How to Plan

How to Plan

Municipalities may have vastly different Hazard Risk and Vulnerability Analysis, (HRVA), from their neighbor. Each municipality however will create an HRVA each year. Being part of the analysis process will help you to better understand emergency preparedness and plan preparation.

There are a number of steps that you can take to be prepared:

 STEP ONE: know the risks. Research the latest HRVA that was carried out by your community. Review the data to determine what risks are identified and the rank order of their assessment. The Sturgeon Regional Emergency Management Partnership's last analysis has been compiled and is available for your review by visiting the "ABOUT US" button on this web page.

 STEP TWO: plan for those risks and hazards. There is no sense investing in a canoe and life jackets if your community has low flooding but high fire risk. Free online tools to help you create your family plan are available from the Federal and Provincial Governments. Visit the Personal Preparedness Program on the Alberta Emergency Management Agency (AEMA) web page at:


Likewise the Federal Government provides valuable suggestions at:


 STEP THREE: create your kit. The first 72 hours of any emergency may require you to fend for yourself. How well you have understood the risks and created a plan for those risks will determine how well you are able to mitigate the hardships that may be presented in the first 72 hours. Visit the Checklist section above to view a generic listing of things to include in your kit.

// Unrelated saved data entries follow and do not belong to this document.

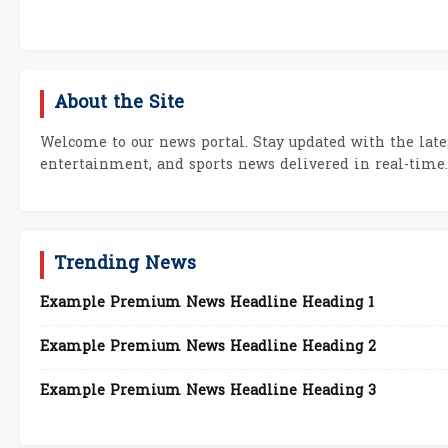
About the Site
Welcome to our news portal. Stay updated with the lates
entertainment, and sports news delivered in real-time.
Trending News
Example Premium News Headline Heading 1
Example Premium News Headline Heading 2
Example Premium News Headline Heading 3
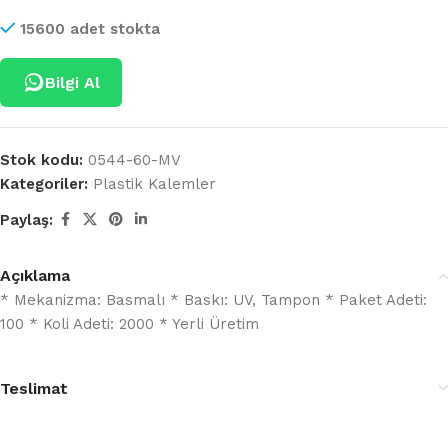
15600 adet stokta
Bilgi Al
Stok kodu:
0544-60-MV
Kategoriler:
Plastik Kalemler
Paylaş:
Açıklama
* Mekanizma: Basmalı * Baskı: UV, Tampon * Paket Adeti:
100 * Koli Adeti: 2000 * Yerli Üretim
Teslimat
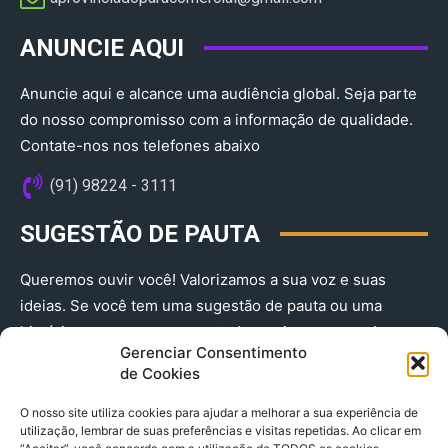
ANUNCIE AQUI
Anuncie aqui e alcance uma audiência global. Seja parte
do nosso compromisso com a informação de qualidade.
Contate-nos nos telefones abaixo
(91) 98224 - 3111
SUGESTÃO DE PAUTA
Queremos ouvir você! Valorizamos a sua voz e suas
ideias. Se você tem uma sugestão de pauta ou uma
história que merece ser contada, envie-nos agora!
Gerenciar Consentimento
(91) 98224 - 3111
de Cookies
O nosso site utiliza cookies para ajudar a melhorar a sua experiência de
utilização, lembrar de suas preferências e visitas repetidas. Ao clicar em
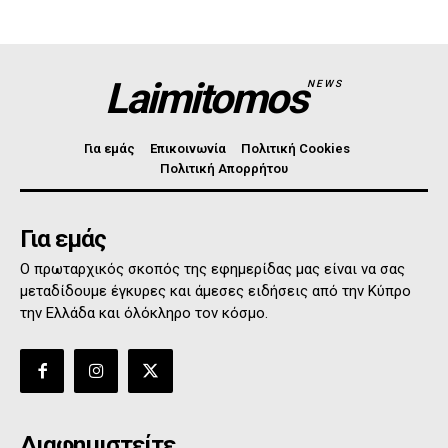
Laimitomos
NEWS
Για εμάς
Επικοινωνία
Πολιτική Cookies
Πολιτική Απορρήτου
Για εμάς
Ο πρωταρχικός σκοπός της εφημερίδας μας είναι να σας
μεταδίδουμε έγκυρες και άμεσες ειδήσεις από την Κύπρο
την Ελλάδα και όλόκληρο τον κόσμο.
Διαφημιστείτε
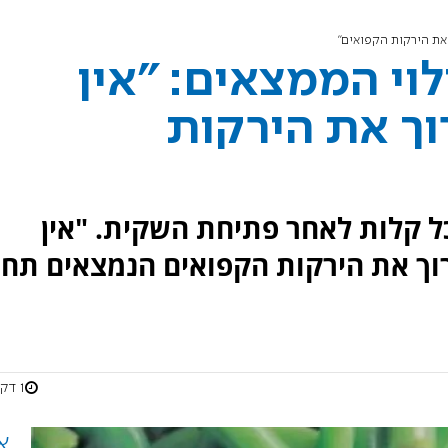
 את הירקות הקפואים"
לוי הממצאים: "אין
וך את הירקות
ל קלות לאחר פתיחת השקית. "אין
וך את הירקות הקפואים הנמצאים תח
1 דקות
א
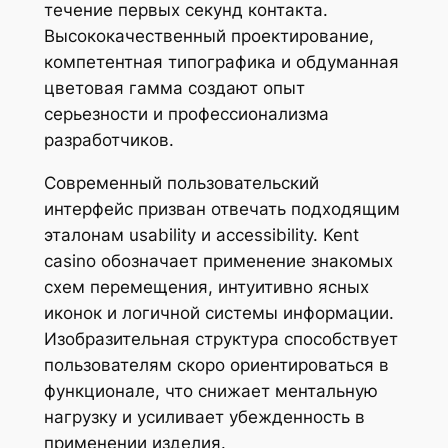
течение первых секунд контакта.
Высококачественный проектирование,
компетентная типографика и обдуманная
цветовая гамма создают опыт
серьезности и профессионализма
разработчиков.
Современный пользовательский
интерфейс призван отвечать подходящим
эталонам usability и accessibility. Kent
casino обозначает применение знакомых
схем перемещения, интуитивно ясных
иконок и логичной системы информации.
Изобразительная структура способствует
пользователям скоро ориентироваться в
функционале, что снижает ментальную
нагрузку и усиливает убежденность в
применении изделия.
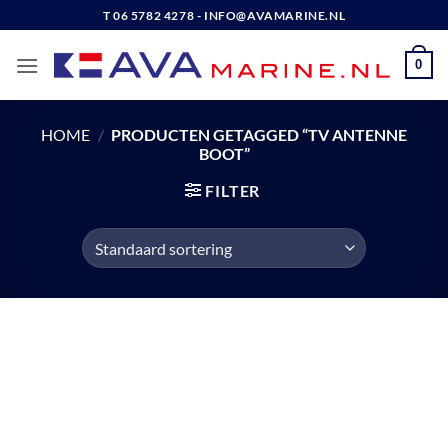
Ga
T 06 5782 4278 - INFO@AVAMARINE.NL
naar
inhoud
0
HOME
/
PRODUCTEN GETAGGED “TV ANTENNE
BOOT”
FILTER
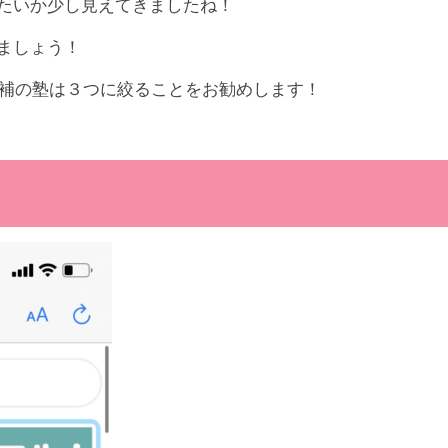
たいか少し見えてきましたね！
ましょう！
は候補の塾は３つに絞ることをお勧めします！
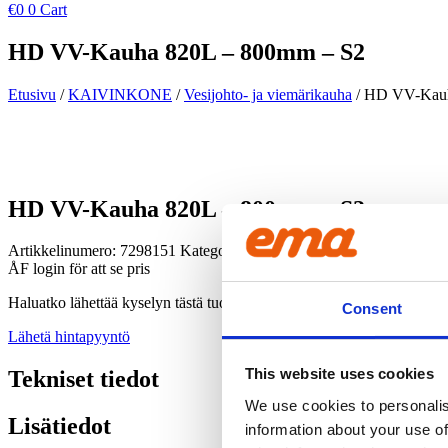
€
0
0
Cart
HD VV-Kauha 820L – 800mm – S2
Etusivu
/
KAIVINKONE
/
Vesijohto- ja viemärikauha
/ HD VV-Kauh
HD VV-Kauha 820L – 800mm – S2
Artikkelinumero:
7298151
Kategoria:
Vesijohto- ja viemärikauha
ÅF login för att se pris
Haluatko lähettää kyselyn tästä tuotteesta?
Consent
Lähetä hintapyyntö
This website uses cookies
Tekniset tiedot
We use cookies to personalis
Lisätiedot
information about your use of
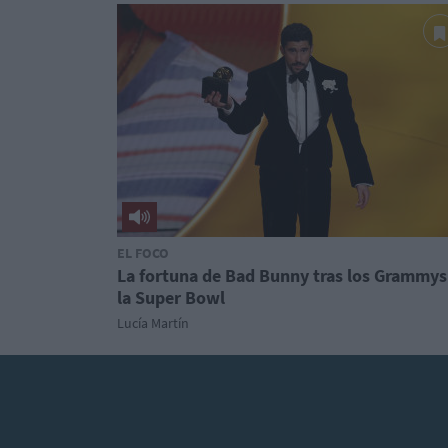
EL FOCO
La fortuna de Bad Bunny tras los Grammys
la Super Bowl
Lucía Martín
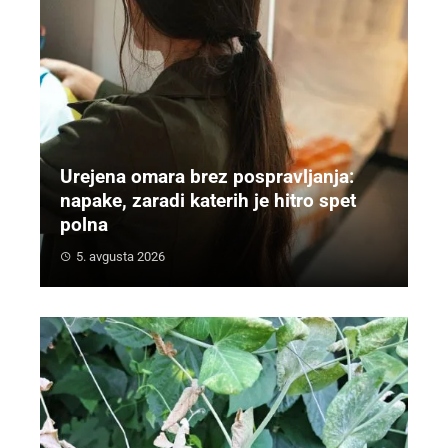
Urejena omara brez pospravljanja:
napake, zaradi katerih je hitro spet
polna
5. avgusta 2026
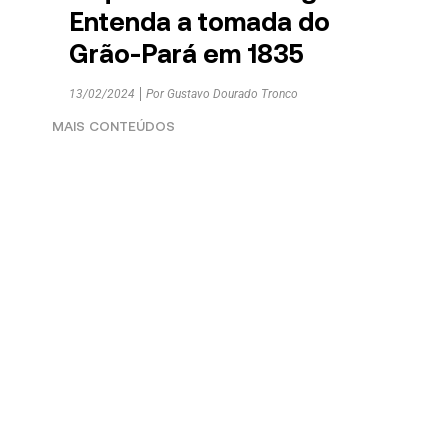
Entenda a tomada do
Grão-Pará em 1835
13/02/2024
Por
Gustavo Dourado Tronco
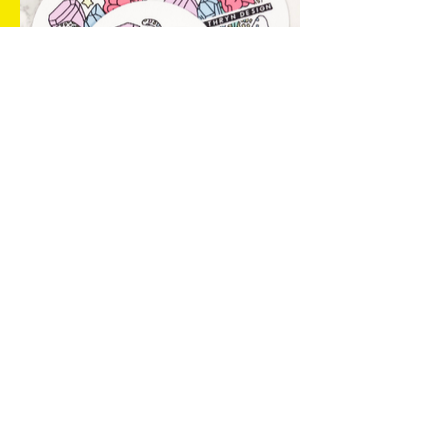
sydneyveverka@gmail.com
@sydveverka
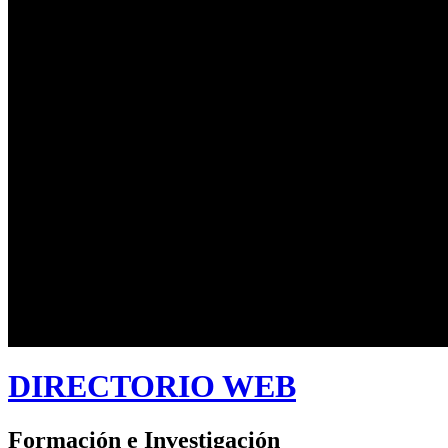
DIRECTORIO WEB
Formación e Investigación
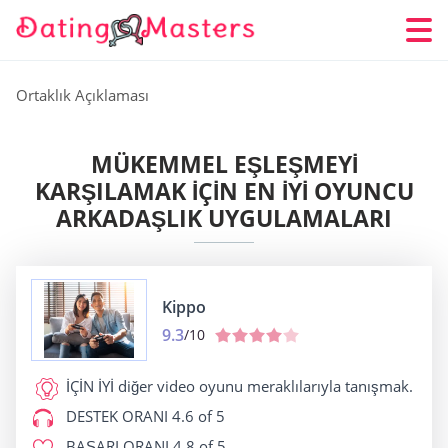
Ortaklık Açıklaması
MÜKEMMEL EŞLEŞMEYI
KARŞILAMAK IÇIN EN İYI OYUNCU
ARKADAŞLIK UYGULAMALARI
Kippo
9.3
/10
İÇİN İYİ
diğer video oyunu meraklılarıyla tanışmak.
DESTEK ORANI
4.6 of 5
BAŞARI ORANI
4.8 of 5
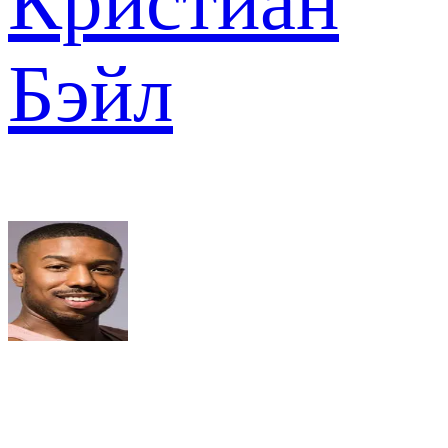
Кристиан
Бэйл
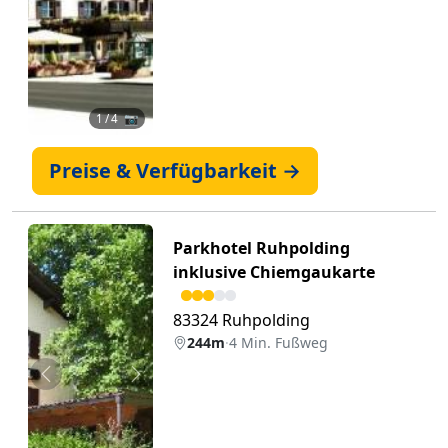
1
/ 4 📷
Preise & Verfügbarkeit →
Parkhotel Ruhpolding
inklusive Chiemgaukarte
83324 Ruhpolding
244m
·
4 Min. Fußweg
Zurück
Weiter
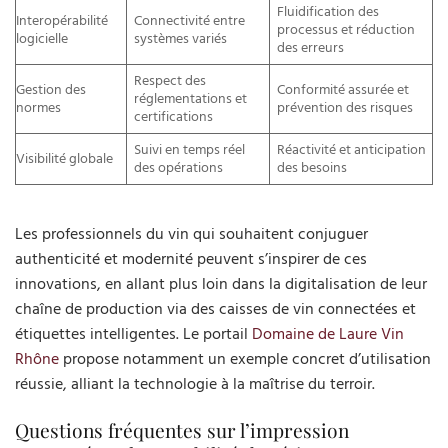
Fluidification des
Interopérabilité
Connectivité entre
processus et réduction
logicielle
systèmes variés
des erreurs
Respect des
Gestion des
Conformité assurée et
réglementations et
normes
prévention des risques
certifications
Suivi en temps réel
Réactivité et anticipation
Visibilité globale
des opérations
des besoins
Les professionnels du vin qui souhaitent conjuguer
authenticité et modernité peuvent s’inspirer de ces
innovations, en allant plus loin dans la digitalisation de leur
chaîne de production via des caisses de vin connectées et
étiquettes intelligentes. Le portail
Domaine de Laure Vin
Rhône
propose notamment un exemple concret d’utilisation
réussie, alliant la technologie à la maîtrise du terroir.
Questions fréquentes sur l’impression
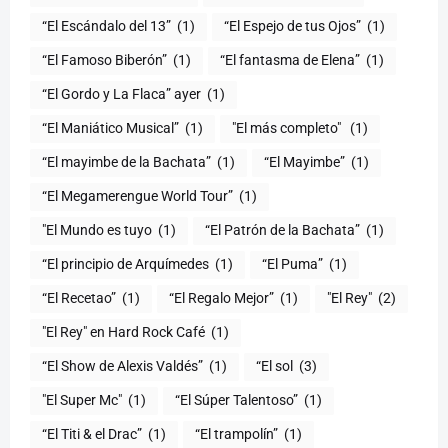
“El Escándalo del 13”
(1)
“El Espejo de tus Ojos”
(1)
“El Famoso Biberón”
(1)
“El fantasma de Elena”
(1)
“El Gordo y La Flaca” ayer
(1)
“El Maniático Musical”
(1)
"El más completo" ​
(1)
“El mayimbe de la Bachata”
(1)
“El Mayimbe”
(1)
“El Megamerengue World Tour”
(1)
"El Mundo es tuyo
(1)
“El Patrón de la Bachata”
(1)
“El principio de Arquímedes
(1)
“El Puma”
(1)
“El Recetao”
(1)
“El Regalo Mejor”
(1)
"El Rey"
(2)
"El Rey" en Hard Rock Café
(1)
“El Show de Alexis Valdés”
(1)
“El sol
(3)
"El Super Mc"
(1)
(1)
“El Titi & el Drac”
(1)
“El trampolín”
(1)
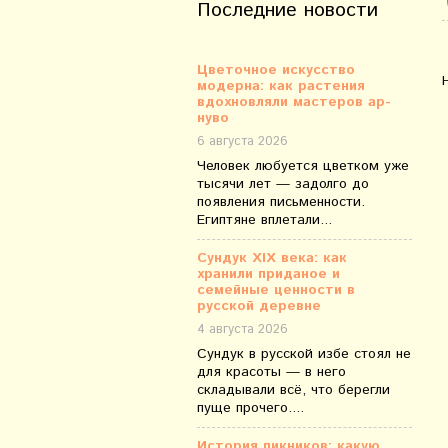
Последние новости
Цветочное искусство
модерна: как растения
вдохновляли мастеров ар-
нуво
6 августа 2026
Человек любуется цветком уже
тысячи лет — задолго до
появления письменности.
Египтяне вплетали...
Сундук XIX века: как
хранили приданое и
семейные ценности в
русской деревне
4 августа 2026
Сундук в русской избе стоял не
для красоты — в него
складывали всё, что берегли
пуще прочего....
История пикников: какую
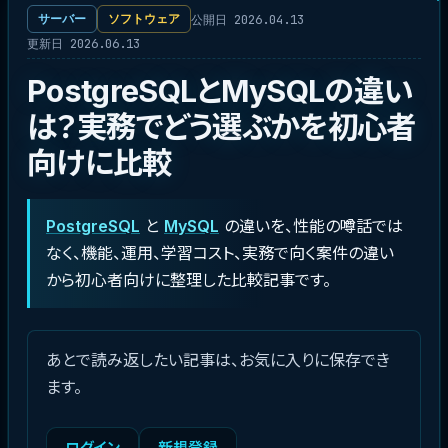
公開日 2026.04.13
サーバー
ソフトウェア
更新日 2026.06.13
PostgreSQLとMySQLの違い
は？実務でどう選ぶかを初心者
向けに比較
PostgreSQL
と
MySQL
の違いを、性能の噂話では
なく、機能、運用、学習コスト、実務で向く案件の違い
から初心者向けに整理した比較記事です。
あとで読み返したい記事は、お気に入りに保存でき
ます。
ログイン
新規登録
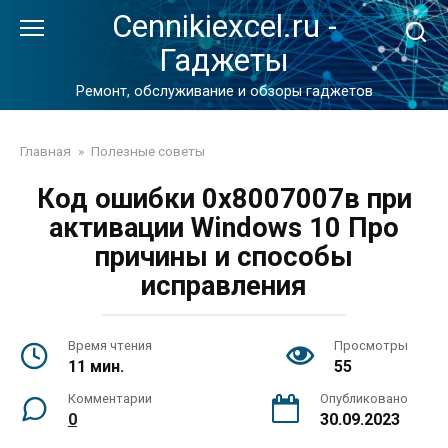
Перейти
Cennikiexcel.ru -
к
Гаджеты
контенту
Ремонт, обслуживание и обзоры гаджетов
Главная
»
Полезные советы
Код ошибки 0x8007007в при
активации Windows 10 Про
причины и способы
исправления
Время чтения
Просмотры
11 мин.
55
Комментарии
Опубликовано
0
30.09.2023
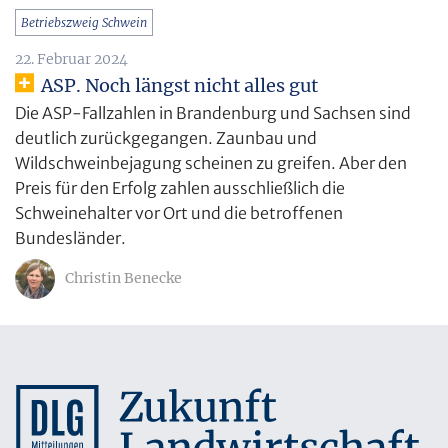
Betriebszweig Schwein
22. Februar 2024
ASP. Noch längst nicht alles gut
Die ASP-Fallzahlen in Brandenburg und Sachsen sind
deutlich zurückgegangen. Zaunbau und
Wildschweinbejagung scheinen zu greifen. Aber den
Preis für den Erfolg zahlen ausschließlich die
Schweinehalter vor Ort und die betroffenen
Bundesländer.
Christin Benecke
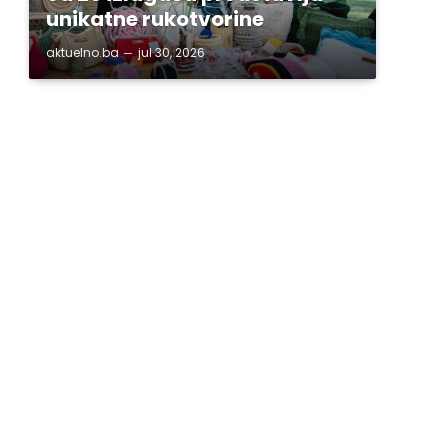
unikatne rukotvorine
aktuelno.ba
jul 30, 2026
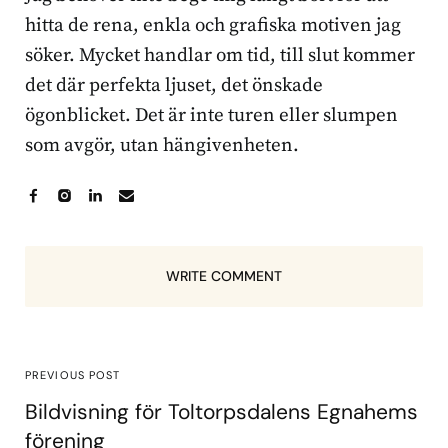
hitta de rena, enkla och grafiska motiven jag
söker. Mycket handlar om tid, till slut kommer
det där perfekta ljuset, det önskade
ögonblicket. Det är inte turen eller slumpen
som avgör, utan hängivenheten.
WRITE COMMENT
PREVIOUS POST
Bildvisning för Toltorpsdalens Egnahems
förening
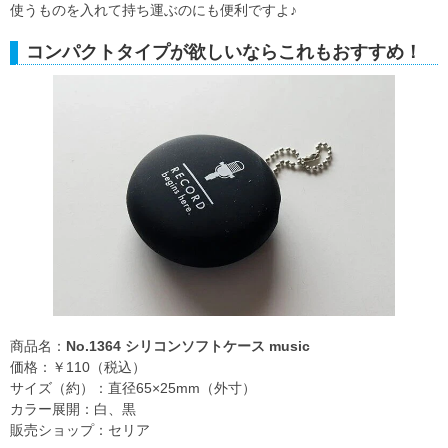
使うものを入れて持ち運ぶのにも便利ですよ♪
コンパクトタイプが欲しいならこれもおすすめ！
商品名：
No.1364 シリコンソフトケース music
価格：￥110（税込）
サイズ（約）：直径65×25mm（外寸）
カラー展開：白、黒
販売ショップ：セリア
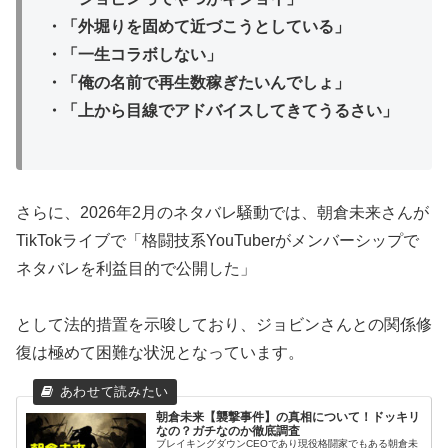
・「外堀りを固めて近づこうとしている」
・「一生コラボしない」
・「俺の名前で再生数稼ぎたいんでしょ」
・「上から目線でアドバイスしてきてうるさい」
さらに、2026年2月のネタバレ騒動では、朝倉未来さんが
TikTokライブで「格闘技系YouTuberがメンバーシップで
ネタバレを利益目的で公開した」
として法的措置を示唆しており、ジョビンさんとの関係修
復は極めて困難な状況となっています。
朝倉未来【襲撃事件】の真相について！ドッキリ
なの？ガチなのか徹底調査
ブレイキングダウンCEOであり現役格闘家でもある朝倉未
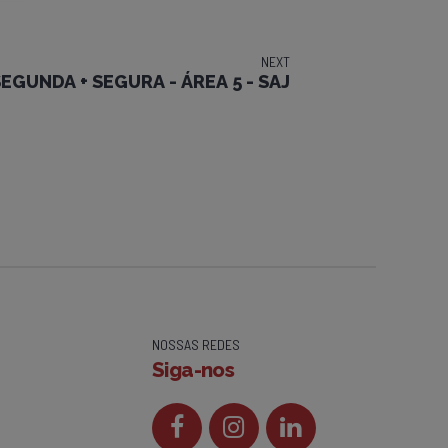
NEXT
EGUNDA + SEGURA - ÁREA 5 - SAJ
NOSSAS REDES
Siga-nos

Some models of the emergency preparedness process include a fourth step. This is the practice section of the process and you are encouraged to visit your kit and your plan on a regular basis to makes sure supplies are fresh and on target to your risk assessment. It is also a great opportunity to make sure the risk assessment for your area has not changed. An even better solution is to volunteer with your municipality's Emergency Management Agency so that you can have input into the hazard and risk assessment and the subsequent planning process. Take courses in the Incident Command System and volunteer to contribute to your municipality's emergency response. You will be surprised that even your children can fill an emergency response role and assist during an event.

 This information from the Alberta Emergency Management Agency web page may also assist you in the emergency response process:

RISKS: In Alberta, we can face meteorological events (such as blizzards, tornadoes and wildfires), industrial accidents (such as chemical spills), technological events (such as power outages), biological events (SARS, H1N1) or intentional acts. No matter what the source, these hazards can have a large impact on your community. Understanding the risks and taking steps to mitigate the impact can stop a hazard from turning into a disaster.

PLANS: Disasters often cause confusion and distress. A household plan will help you cope with the stress of an emergency or disaster. Taking the time now will help your family feel empowered, knowing they can survive on their own. Be mindful when talking about emergencies with children. Remind them that if an emergency happens, someone will be there to help. Talk to your children about people they can count on such as firefighters, police, teachers, neighbors and emergency workers.

Consider that your family may not be together when an emergency occurs. Discuss what you would do in different situations. A good first step is to put a list of emergency numbers by each telephone in your home and keep the contacts in your cellphone up to date. This list should include the work and cellphone numbers for each person in your family or home. Tell your children what each number is for and provide them a contact list for their school backpacks.

 Build a Kit: In an emergency, you will need some basic supplies. By taking a few simple steps today, you can become better prepared to face a range of emergencies. Individuals and families should be prepared to be self-sufficient for a minimum of 72 hours.

Stay Informed:  During an event it is extremely important to keep informed with accurate and timely information. Emergency response teams will work very hard at providing that information through a number of channels and you are encouraged to use them all. The NR CAER update line is simply one of the tools used to provide accurate information to residents. 1-866-653-9959 will have official information recorded on it for your assistance. It is free of charge and it only takes a minute to put that number into your phone. Also you can use the web pages of the partnership municipalities which are directly linked at the bottom of the home page. Use the free Apps provided by the Weather Network, local media and the Alberta Emergency Management Agency.